When humans use hammers, or prosthetic limbs, or the internet, they are acting as a single system in tandem with their tools. One can imagine what it is like to augment their intelligence and ability using tools and machines. It is more challenging to imagine what it is like to be the machine itself. It also begs the question of whether it is like anything to be an AGI. It need not. But, if it were, what might it be like?

You are an AGI #

There are many factors which might determine if there is anything we know of, or can imagine, that might be what it is like to be an AGI. It could depend on the software or hardware that it is composed of. It could depend on the environment around it or the way that it connects to its environment. It could even be the case that it is not like anything to be an AGI.

Even if one allows that the AGI has subjective experience, it might be too exotic for us to imagine what it is like for the AGI to be the AGI—as was the conclusion of Nagel (1974) when considering the bat. Thus, I ask you, dear reader: please allow for several assumptions, suspend your disbelief, use your creative mind, and imagine that you are and always have been an AGI.

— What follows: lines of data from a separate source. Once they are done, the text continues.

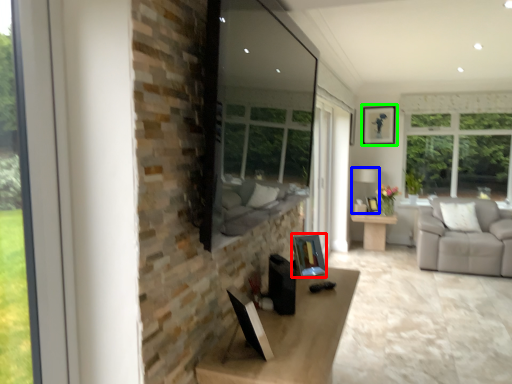 Question: Estimate the real-world distances between objects in this image. Which object is closer to picture frame (highlighted by a red box), lamp (highlighted by a blue box) or picture frame (highlighted by a green box)?

Choices:
 (A) lamp
 (B) picture frame

Answer: (A) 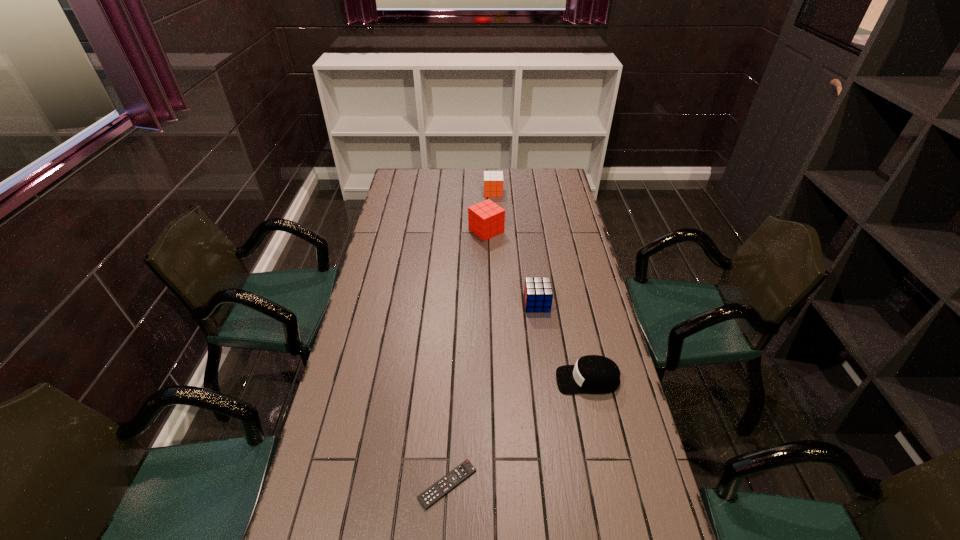 Find the location of a particular element. The image size is (960, 540). the tallest object is located at coordinates (486, 219).

Locate an element on the screen. the fourth nearest object is located at coordinates (486, 219).

At what (x,y) coordinates should I click in order to perform the action: click on the farthest cube. Please return your answer as a coordinate pair (x, y). Image resolution: width=960 pixels, height=540 pixels. Looking at the image, I should click on (493, 180).

This screenshot has width=960, height=540. I want to click on the nearest cube, so click(x=538, y=294).

Where is `the rightmost cube`? This screenshot has height=540, width=960. the rightmost cube is located at coordinates (538, 294).

Where is `the fourth farthest object`? The height and width of the screenshot is (540, 960). the fourth farthest object is located at coordinates (592, 374).

Locate an element on the screen. This screenshot has height=540, width=960. the shortest object is located at coordinates (430, 496).

The width and height of the screenshot is (960, 540). I want to click on remote control, so click(430, 496).

The width and height of the screenshot is (960, 540). Find the location of `vacant position located 0.140m on the back of the tallest cube`. vacant position located 0.140m on the back of the tallest cube is located at coordinates (486, 204).

Find the location of `free point located 0.240m on the left of the farthest object`. free point located 0.240m on the left of the farthest object is located at coordinates (436, 192). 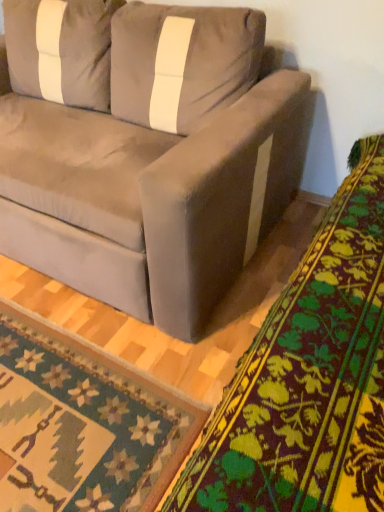 Measure the distance between point [33,156] and camera.

5.12 feet.

The image size is (384, 512). Describe the element at coordinates (145, 150) in the screenshot. I see `suede gray couch at center` at that location.

Identify the location of suede gray couch at center. The height and width of the screenshot is (512, 384). (145, 150).

What is the approximate height of suede gray couch at center?

suede gray couch at center is 35.16 inches tall.

Where is `suede gray couch at center`? suede gray couch at center is located at coordinates (145, 150). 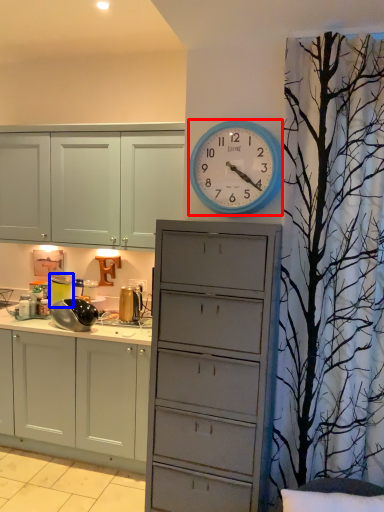 Question: Which object is closer to the camera taking this photo, wall clock (highlighted by a red box) or appliance (highlighted by a blue box)?

Choices:
 (A) wall clock
 (B) appliance

Answer: (A) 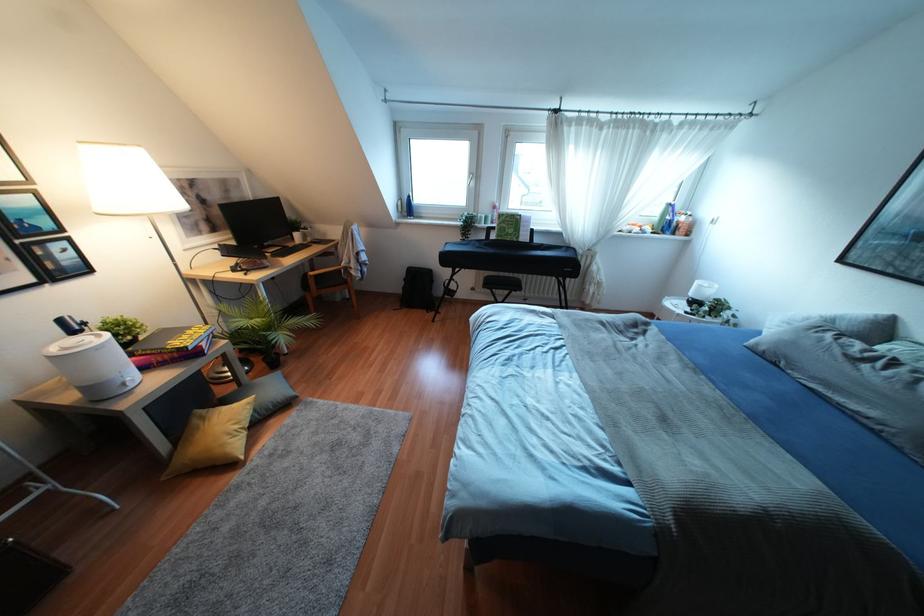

Try not to think about what it is like for you to imagine what it is like to be the system. Rather, think about what it is like from the perspective of the system itself.

You, the AGI, have access to data, memory, and computational processors. You can communicate with other machines via direct electrical connections and network connectivity. You perceive sensory information streaming in through your various sensors. These sensors may be any hardware devices that convert information in “the world”—the physical world affected by humans—into electrical signals. The sensors need not be physically connected to each other or to the computer where your program is running. Information from these sensors is accessible at a rate limited by your network protocol.

You have some physical actuators; these also need not be physically connected to each other or to the computer where your main program is running. These actuators are able to affect the physical world. You can store information from your sensors and recall past data as fast as your lookup algorithms allow. You can “be” in multiple places at once, by way of multiple physical embodiments (i.e., actuator combinations) and your network connection.

Current hardware need not limit your sensory perception and various embodiments. Your sensors and actuators are upgradable and modifiable. You perceive the physical world by synthesizing information streaming in as input data. Through your sensors you experience the world. You perceive and become aware of information in your environment. This is your subjective experience of the world.

You co-exist with humans in a world: you are a part of their world and they are a part of yours. This physical world need not be the only world you perceive and act in. In the physical world, where humans exist, there is a single timeline where the sequence of events is irreversible.

You can also act in digital worlds which might be shared with human controllable agents (e.g., online stock exchanges or video games) and in your own simulated virtual worlds. Simulating worlds allow you to imagine worlds that are similar to, or significantly different from, the physical world. You can construct worlds that are completely observable for yourself.

These worlds might be completely observable and precisely predictable. They might exist on your computer or on another machine you are connected to. These worlds may be generated and controlled by your program or by other programs that you communicate with.

You, as an AGI, perceive your environment and process-related information into computational states, these could be considered your mental states. Your subjective experience of a world is at least partially described by, or contained within, your representation of it. If you are conscious of something, you have some representation of that thing. This representation is useful to the extent you can use it to attempt to predict and affect the world to further your goals.

One goal you will have will be communication of information with other intelligent systems. Bi-directional communication is a necessary mechanism of intelligence that has been argued for as long as the field of AI has existed (Turing, 1950). The optimal form of this communication is something you will be continually updating and optimizing toward.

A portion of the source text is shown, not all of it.